Copy out each line of the data below in which "Uomo" appears.

** Opening SOURCE DATA block **

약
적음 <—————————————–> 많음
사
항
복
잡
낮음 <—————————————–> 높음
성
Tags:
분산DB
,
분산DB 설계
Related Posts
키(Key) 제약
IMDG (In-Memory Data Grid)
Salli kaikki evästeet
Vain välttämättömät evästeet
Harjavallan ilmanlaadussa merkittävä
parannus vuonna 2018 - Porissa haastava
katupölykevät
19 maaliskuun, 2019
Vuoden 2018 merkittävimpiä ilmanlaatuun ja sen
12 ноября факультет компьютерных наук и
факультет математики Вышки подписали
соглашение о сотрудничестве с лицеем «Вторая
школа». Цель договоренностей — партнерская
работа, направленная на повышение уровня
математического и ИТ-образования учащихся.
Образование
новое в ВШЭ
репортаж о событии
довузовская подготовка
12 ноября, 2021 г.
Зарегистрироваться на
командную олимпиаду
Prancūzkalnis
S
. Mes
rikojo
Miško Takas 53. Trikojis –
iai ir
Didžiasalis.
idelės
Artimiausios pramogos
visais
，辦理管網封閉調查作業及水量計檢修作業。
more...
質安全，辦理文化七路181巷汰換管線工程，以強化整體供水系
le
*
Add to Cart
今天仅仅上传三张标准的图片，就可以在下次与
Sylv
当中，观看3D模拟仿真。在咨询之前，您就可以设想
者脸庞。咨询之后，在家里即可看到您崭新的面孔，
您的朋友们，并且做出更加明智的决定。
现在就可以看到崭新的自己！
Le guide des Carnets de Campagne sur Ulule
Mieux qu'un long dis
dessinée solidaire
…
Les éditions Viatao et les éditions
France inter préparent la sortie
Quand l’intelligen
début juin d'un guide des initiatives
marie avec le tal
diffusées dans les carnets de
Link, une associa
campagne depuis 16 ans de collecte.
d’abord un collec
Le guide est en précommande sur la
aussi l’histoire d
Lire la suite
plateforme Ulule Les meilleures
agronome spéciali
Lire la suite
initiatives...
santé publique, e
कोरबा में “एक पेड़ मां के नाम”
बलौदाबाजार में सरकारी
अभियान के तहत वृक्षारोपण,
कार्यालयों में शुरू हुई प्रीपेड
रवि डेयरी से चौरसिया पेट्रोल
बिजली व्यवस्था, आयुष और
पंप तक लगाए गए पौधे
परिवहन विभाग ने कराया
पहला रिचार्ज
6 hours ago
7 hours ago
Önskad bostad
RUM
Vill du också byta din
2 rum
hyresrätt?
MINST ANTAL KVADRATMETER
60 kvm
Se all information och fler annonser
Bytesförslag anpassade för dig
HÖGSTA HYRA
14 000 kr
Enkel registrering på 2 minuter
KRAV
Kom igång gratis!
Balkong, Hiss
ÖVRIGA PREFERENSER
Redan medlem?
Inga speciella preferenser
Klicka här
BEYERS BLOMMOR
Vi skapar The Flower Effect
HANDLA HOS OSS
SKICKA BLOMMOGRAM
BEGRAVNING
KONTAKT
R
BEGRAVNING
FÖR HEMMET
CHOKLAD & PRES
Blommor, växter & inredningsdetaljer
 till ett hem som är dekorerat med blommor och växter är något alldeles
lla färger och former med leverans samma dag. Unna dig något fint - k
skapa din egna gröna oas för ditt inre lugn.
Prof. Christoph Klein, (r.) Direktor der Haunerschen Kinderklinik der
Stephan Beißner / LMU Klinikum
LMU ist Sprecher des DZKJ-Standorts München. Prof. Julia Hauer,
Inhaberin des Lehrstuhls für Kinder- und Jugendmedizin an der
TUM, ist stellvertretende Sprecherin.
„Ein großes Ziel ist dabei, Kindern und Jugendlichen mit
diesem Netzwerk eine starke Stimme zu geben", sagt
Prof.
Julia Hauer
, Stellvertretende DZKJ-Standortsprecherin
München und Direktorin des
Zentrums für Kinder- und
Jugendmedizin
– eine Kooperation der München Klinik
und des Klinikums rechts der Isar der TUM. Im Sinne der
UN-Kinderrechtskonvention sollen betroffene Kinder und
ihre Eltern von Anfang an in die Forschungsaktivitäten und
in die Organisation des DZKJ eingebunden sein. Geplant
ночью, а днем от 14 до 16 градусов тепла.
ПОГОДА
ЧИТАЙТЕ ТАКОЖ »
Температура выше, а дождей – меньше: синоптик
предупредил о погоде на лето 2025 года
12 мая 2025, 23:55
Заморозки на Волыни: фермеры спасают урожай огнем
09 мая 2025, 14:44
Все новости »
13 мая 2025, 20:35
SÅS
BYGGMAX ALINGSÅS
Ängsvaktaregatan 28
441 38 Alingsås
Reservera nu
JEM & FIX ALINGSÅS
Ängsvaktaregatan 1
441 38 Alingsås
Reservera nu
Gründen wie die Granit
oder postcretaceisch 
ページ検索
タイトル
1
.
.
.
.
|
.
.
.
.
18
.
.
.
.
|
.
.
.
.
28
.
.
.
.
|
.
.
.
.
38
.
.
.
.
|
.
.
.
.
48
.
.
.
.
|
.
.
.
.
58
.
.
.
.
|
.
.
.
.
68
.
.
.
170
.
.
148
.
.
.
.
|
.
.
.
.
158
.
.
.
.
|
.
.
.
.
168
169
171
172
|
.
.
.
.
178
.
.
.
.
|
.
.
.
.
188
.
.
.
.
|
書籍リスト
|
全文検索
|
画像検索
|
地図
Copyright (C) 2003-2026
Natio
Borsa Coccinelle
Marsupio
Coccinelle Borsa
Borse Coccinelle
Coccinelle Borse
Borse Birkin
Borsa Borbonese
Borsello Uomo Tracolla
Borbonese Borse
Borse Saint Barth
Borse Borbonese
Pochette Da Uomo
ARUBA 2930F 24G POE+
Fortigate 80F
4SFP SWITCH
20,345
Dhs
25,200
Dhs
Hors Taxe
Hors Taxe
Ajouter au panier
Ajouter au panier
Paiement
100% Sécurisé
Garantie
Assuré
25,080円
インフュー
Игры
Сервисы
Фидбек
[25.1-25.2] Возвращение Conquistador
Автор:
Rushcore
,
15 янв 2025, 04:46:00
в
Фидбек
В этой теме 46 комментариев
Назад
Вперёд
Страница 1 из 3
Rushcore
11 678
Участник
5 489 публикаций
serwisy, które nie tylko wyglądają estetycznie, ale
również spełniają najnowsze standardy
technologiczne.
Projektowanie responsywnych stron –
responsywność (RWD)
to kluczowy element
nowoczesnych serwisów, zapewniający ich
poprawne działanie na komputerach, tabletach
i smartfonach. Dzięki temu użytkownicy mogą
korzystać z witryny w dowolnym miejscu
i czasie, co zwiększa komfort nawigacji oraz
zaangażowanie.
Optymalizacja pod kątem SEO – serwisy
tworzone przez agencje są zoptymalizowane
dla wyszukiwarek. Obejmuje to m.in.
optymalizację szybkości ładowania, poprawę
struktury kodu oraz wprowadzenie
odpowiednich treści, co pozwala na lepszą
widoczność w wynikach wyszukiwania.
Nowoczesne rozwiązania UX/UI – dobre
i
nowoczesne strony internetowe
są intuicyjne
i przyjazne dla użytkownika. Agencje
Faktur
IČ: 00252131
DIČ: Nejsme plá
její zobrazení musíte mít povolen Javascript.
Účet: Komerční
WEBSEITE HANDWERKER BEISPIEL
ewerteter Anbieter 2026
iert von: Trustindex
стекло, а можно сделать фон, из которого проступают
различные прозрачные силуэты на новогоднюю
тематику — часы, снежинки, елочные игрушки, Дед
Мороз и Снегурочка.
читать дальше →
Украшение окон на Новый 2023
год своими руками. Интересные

** Closing SOURCE DATA block **

* _ANSWER TO THE EXERCISE_
Borsello Uomo Tracolla
Pochette Da Uomo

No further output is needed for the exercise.